Before last month, I rarely read a book that featured horses! Now, I have read three. I thought a lot of the book & film “WARHORSE” as I read this. Not as much for the content, but for the fact that horses have been used (and abused) by humans for years. One of my favourite stories ever written, ANIMAL FARM, depicts this perfectly with the catchphrase “must work harder”.
In your book, THE FIRST VET, we get to see the other side. How men fought to protect and create a better life for animals by creating a new profession, veterinary science. Ultimately, they had a vested interest. The longer the horse lived, the more they could use it. However, your addition of complex characters added to my overall enjoyment.
This was my official review…
“I came across this book by chance after I sent out a request for book links a few days before Christmas! For a change, I decided to buy some books instead of getting free books! I loved the sound of this one and I was not disappointed - what a fantastic story!
Basically, this book is written from the point of view of Bracy, a man who has given up a career as a surgeon to become one of the first vets ever. Even though set in the late 18th Century, the story is vivid and I immediately liked Bracy a lot. He stands by his principles, is kind, hardworking, and will not tolerate corruption.
Whilst challenging the new head of the veterinary college, a surgeon more interested in lacing his own pocket, he meets his "crippled" sister, who becomes another key figure in this well-crafted tale. Without giving away the plot, Bracy then goes on to establish himself as a vet in London and prove that he can help people keep their horses, and livelihood, alive.
I devoured this book and learnt a lot in the process. I would highly recommend for readers who love a romantic story with a historical element and horses! I also think it does a lot to raise awareness of the perception of disability that still exists today.”
What do you think of my review?
It made me emotional and I had trouble reading it aloud to my family. I’m a very emotional person and it was my first professional review so I was a little choked that you liked it so much. It’s great if friends, or even strangers, think your book is good but if a reviewer likes it, you have to take yourself very seriously. I used to do theatre reviews for a living and know how jaded some critics can become. I was never jaded but a critic searches for quality so much that they end up demanding it, unlike someone who doesn’t get out much! I was chuffed with your very erudite and well written review!
I am over the moon that my review created this response… you deserve my praise.
Moving on, did you find it hard to write historical fiction? I am currently writing one and it’s the hardest thing I’ve ever done! One step forward, two steps backwards. How did you research it?
Hard? I was screaming, ‘Let me write chick lit,’ most days. Writing isn’t easy. (I totally agree…)
Writing historical fiction is so frustrating and difficult that it’s a wonder anyone finishes one. There were so many times that I had to rewrite because I’d got the history wrong. Not all of it was easy to research. How did they ‘put a horse to sleep’ in 1794? How long would it take to lead a lame horse from Camden to the city of London? Such useful information is not on the Internet but there were plenty of sites telling me that women didn’t wear knickers in those days!
Fortunately, I was writing about a man who wrote a lot of books and he helped me a lot. He told me of his battle with the head of the college and explained many of the veterinary terms and medicines used at the time.
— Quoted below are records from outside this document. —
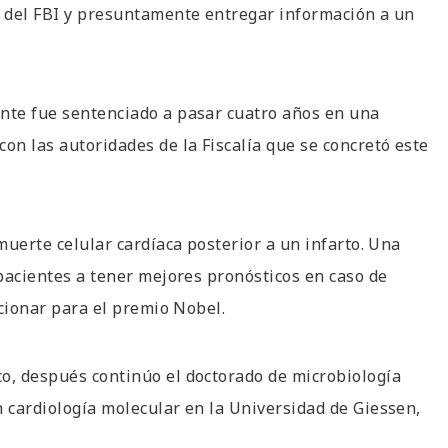
e del FBI y presuntamente entregar información a un
ente fue sentenciado a pasar cuatro años en una
on las autoridades de la Fiscalía que se concretó este
 muerte celular cardíaca posterior a un infarto. Una
 pacientes a tener mejores pronósticos en caso de
ncionar para el premio Nobel.
co, después continúo el doctorado de microbiología
n cardiología molecular en la Universidad de Giessen,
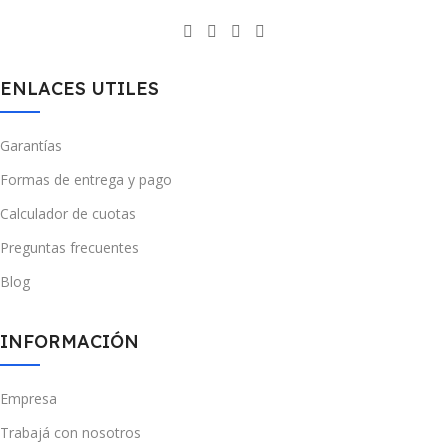
ENLACES UTILES
Garantías
Formas de entrega y pago
Calculador de cuotas
Preguntas frecuentes
Blog
INFORMACIÓN
Empresa
Trabajá con nosotros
I included his recipes and I used many of his cases. There was even an account of a young child burnt in an accident who Bracy thrust into a huge wine bucket full of icy water which was on the dinner table. It wasn’t generally known at the time that cold water would soothe a burn. I loved being able to put real events like that into the book although I swapped the dining room for a wood yard.
It’s a well-documented period in veterinary history and there are a number of books available that cover those early days. I also took myself many times to the Royal Veterinary College library and the British Library. There I found Bracy’s books, his many periodicals and his letters. That’s how I knew he was a man determined to give up surgery to help the horse, a man who cared little for money. He was a worthy hero of a book.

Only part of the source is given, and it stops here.